- [Transcribed page contents]:
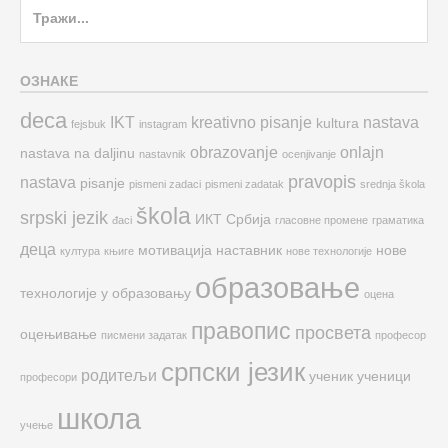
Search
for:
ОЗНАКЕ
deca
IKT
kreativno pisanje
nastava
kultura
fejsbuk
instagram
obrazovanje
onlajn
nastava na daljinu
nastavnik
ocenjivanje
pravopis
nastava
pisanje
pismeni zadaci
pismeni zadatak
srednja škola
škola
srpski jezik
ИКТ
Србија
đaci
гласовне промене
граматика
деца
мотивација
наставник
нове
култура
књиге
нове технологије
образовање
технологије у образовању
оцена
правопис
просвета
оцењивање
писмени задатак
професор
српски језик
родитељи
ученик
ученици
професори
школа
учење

- [TRY IT]: Each line above that includes "технологије" should be shown.

- [RESPONSE BOX]:
нове технологије
технологије у образовању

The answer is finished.